Thanks, Bob Gagnon -
Caution...
Some woody bio mass boiler manufacturers will NOT allow their systems to be a "''closed" loop system. It avoids them having to comply with the ASME requirements.
As for water loss, if you make a good tight fitting lid, and install a condensing vent (think old time copper still) water loss is minmal if at all.
MEIt's not so much a case of "You got what you paid for", as it is a matter of "You DIDN'T get what you DIDN'T pay for, and you're NOT going to get what you thought you were in the way of comfort". Borrowed from Heatboy. -
Tight Fitting Lid
That was one mistake on my tank, I built it in a corner of my basement and it's hard to get around it to seal it. What do you mean Mark, about the condensing coil, I never heard of that. It sounds like it would look cool too.
Thanks, Bob Gagnon -
Like this Bob...
I suppose a person could make it out of plastic as far as that is concerned. Anything that causes the vapors to condense and roll back into the tank is good.
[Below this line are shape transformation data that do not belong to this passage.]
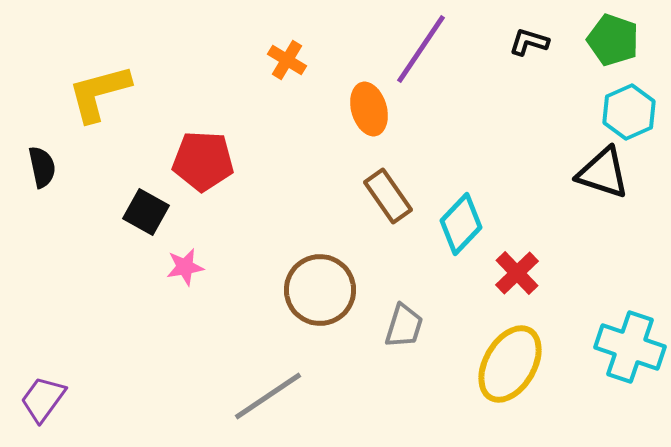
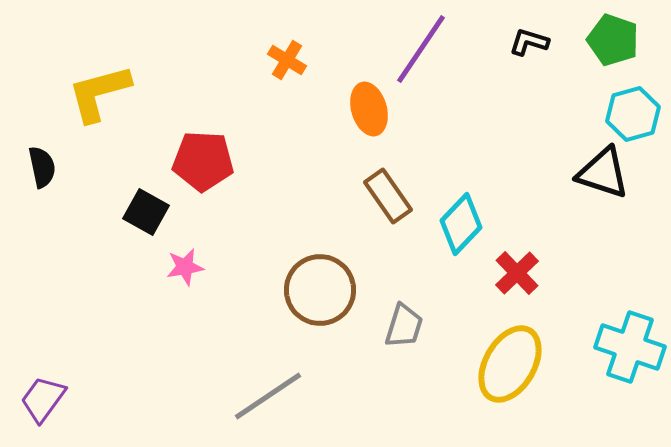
cyan hexagon: moved 4 px right, 2 px down; rotated 8 degrees clockwise
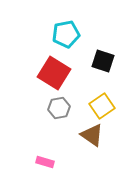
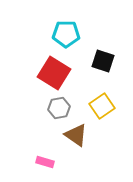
cyan pentagon: rotated 12 degrees clockwise
brown triangle: moved 16 px left
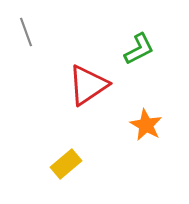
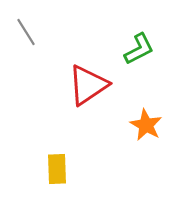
gray line: rotated 12 degrees counterclockwise
yellow rectangle: moved 9 px left, 5 px down; rotated 52 degrees counterclockwise
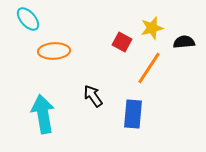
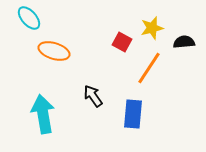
cyan ellipse: moved 1 px right, 1 px up
orange ellipse: rotated 20 degrees clockwise
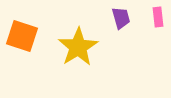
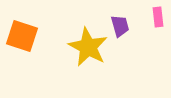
purple trapezoid: moved 1 px left, 8 px down
yellow star: moved 10 px right; rotated 12 degrees counterclockwise
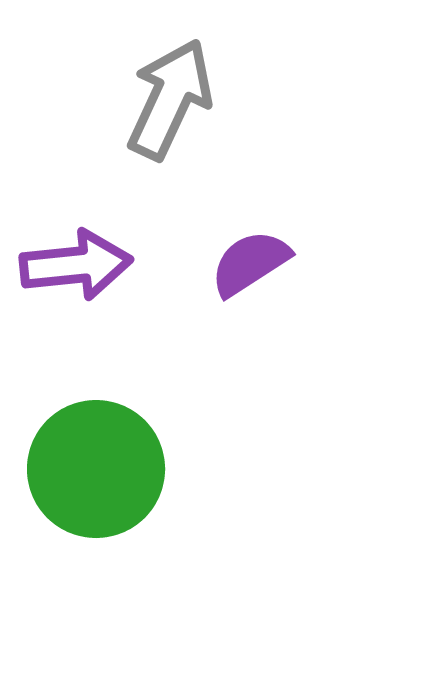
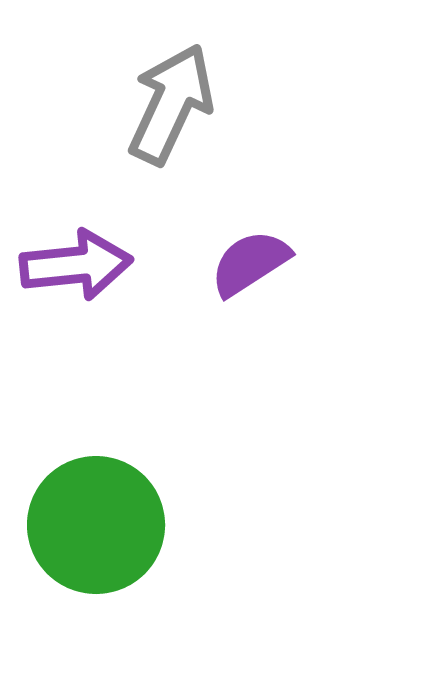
gray arrow: moved 1 px right, 5 px down
green circle: moved 56 px down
MEIt's not so much a case of "You got what you paid for", as it is a matter of "You DIDN'T get what you DIDN'T pay for, and you're NOT going to get what you thought you were in the way of comfort". Borrowed from Heatboy.This post was edited by an admin on April 8, 2011 11:12 AM. -
baby oil
I have thought about putting a tiny bit of baby oil (think a tablespoon) on top of the water surface to eliminate evaporation.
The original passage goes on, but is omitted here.